Von Köln nach Kaulenfeld im Westerwald zu ziehen - kann es irgendetwas Schlimmeres geben, das Eltern ihrer Tochter ein Jahr vor dem Abitur antun können? Ellie zumindest ist der festen Überzeugung, dass es schlimmer kaum sein könnte. Ihr Handy scheint sich permanent in einem Funkloch zu befinden, und schon in den ersten Tagen gelingt es ihr, sich einen Teil ihrer Klamotten komplett zu ruinieren. In Köln hatte Ellie, was sie wollte, doch nun hat sich ihr Vater Leo in den Kopf gesetzt, dass er sich mehr seinen Forschungen hingeben will - und dazu braucht er Ruhe, die er sich im abgeschiedenen Westerwald erhofft. Und da müssen Frau und Kind natürlich mit.
Ellie erscheint zunächst alles ganz furchtbar, und sie vermisst ihren großen Bruder Paul, der die Familie vor ein paar Jahren verlassen und sich seitdem kaum gemeldet hat, noch mehr als sonst.
Und auch mit den Landeiern in der Schule kann Ellie erstmal so gar nichts anfangen - außerdem ist sie als "Großstadtpflanze" dort sowieso auch nicht nur willkommen und so manchem Mädchen mehr oder weniger offensichtlich ein Dorn im Auge.
Außerdem scheint Ellie die Landluft nicht zu bekommen. Sie ist ständig müde und hat sehr rätselhafte Träume...
Doch dann macht Ellie Bekanntschaft mit dem rätselhaften Colin Blackburn. Ein ungewöhnlich attraktiver und sehr geheimnisvoller Typ, der um die zwanzig ist und sich von allen anderen irgendwie abzukapseln scheint. Arrogant ist er, das stellt Ellie jedenfalls bei ihrem ersten Gespräch mit ihm fest, und auch ihre neue Freundin Maike kann kein gutes Haar an Colin lassen. Das sonst so friedliche Mädchen scheint eine unerklärlich tiefe Abneigung gegen Colin zu haben.
Doch Ellie kann sich Colin irgendwie nicht entziehen und lernt ihn schließlich besser kennen. Arrogant findet sie ihn dann zwar bald nicht mehr, doch eines ist nicht zu leugnen: Colin hat ein Geheimnis, das unvorstellbar viel größer ist als jedes Geheimnis, das Ellie je hatte. Und Zeit mit ihm zu verbringen, ist wirklich nicht ungefährlich...
Dieses Buch ist unwiderstehlich. Gerade musste ich die letzten hundert Seiten in einem Rutsch lesen, weil ich mich einfach nicht losreißen konnte aus der Geschichte. Sie ist wunderschön, traurig, unheimlich, lustig, spannend, märchenhaft, ... all das und noch viel mehr.

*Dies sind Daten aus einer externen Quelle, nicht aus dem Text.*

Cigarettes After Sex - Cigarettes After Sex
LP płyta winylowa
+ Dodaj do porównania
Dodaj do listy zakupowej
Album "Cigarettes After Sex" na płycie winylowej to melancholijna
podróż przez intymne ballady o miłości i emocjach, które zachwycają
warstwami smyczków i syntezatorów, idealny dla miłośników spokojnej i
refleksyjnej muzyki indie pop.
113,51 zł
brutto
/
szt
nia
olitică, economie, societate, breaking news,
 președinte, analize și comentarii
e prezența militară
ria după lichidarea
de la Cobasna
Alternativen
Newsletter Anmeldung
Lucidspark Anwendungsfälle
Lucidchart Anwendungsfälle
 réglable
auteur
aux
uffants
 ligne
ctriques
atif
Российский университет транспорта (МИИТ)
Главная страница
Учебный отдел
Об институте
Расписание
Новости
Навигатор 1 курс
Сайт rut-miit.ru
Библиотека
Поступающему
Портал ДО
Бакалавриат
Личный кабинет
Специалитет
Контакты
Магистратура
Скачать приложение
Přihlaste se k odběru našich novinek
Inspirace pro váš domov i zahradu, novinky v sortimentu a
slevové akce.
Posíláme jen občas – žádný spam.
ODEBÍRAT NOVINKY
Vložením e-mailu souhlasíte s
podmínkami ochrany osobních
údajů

Zunächst liest sich sicherlich auch meine Inhaltsangabe, in der ich mich bemüht habe, nichts Wesentliches zu verraten, wie etwas, das man schon kennt. Doch Bettina Belitz schafft es, aus diesem Stoff etwas ganz Neues und Eigenes zu machen, ein Buch, bei dem man ganz genau lesen muss, weil jede kleine Anmerkung, jeder Satz, jeder Moment wichtig sein kann für das Auflösen der unzähligen Rätsel, die sie ihren Leserinnen und Lesern mitgibt. Das hat mir besonders gut gefallen.
Die Figuren sind glaubwürdig und viele davon muss man einfach mögen... Ellie als Ich-Erzählerin mochte ich besonders, denn sie ist wirklich überzeugend. Sie erzählt jung, flucht auch mal, aber nie hat man das Gefühl, diese jugendliche Sprache sei gewollt und nicht gekonnt. Außerdem ist Ellies zynische Art und ihr oft schwarzer Humor sehr komisch, sodass man das ein oder andere Mal auch während unheimlicher oder romantischer Szenen lachen muss.
Ein besonderes Highlight dieses Trilogie-Auftakts sind die Zusatztexte wie zum Beispiel Zeitungsartikel, die man auf der Website der Autorin www.splitterherz.de lesen kann. Dadurch bekommt man zum Teil noch tiefere Einblicke in die Beweggründe der Figuren oder sieht das Ganze einfach mal nicht nur aus Ellies Sicht.
Ein unglaublich tolles Buch, zum Lesen und Wiederlesen. Auf den zweiten Teil warte ich jetzt schon sehnsüchtig.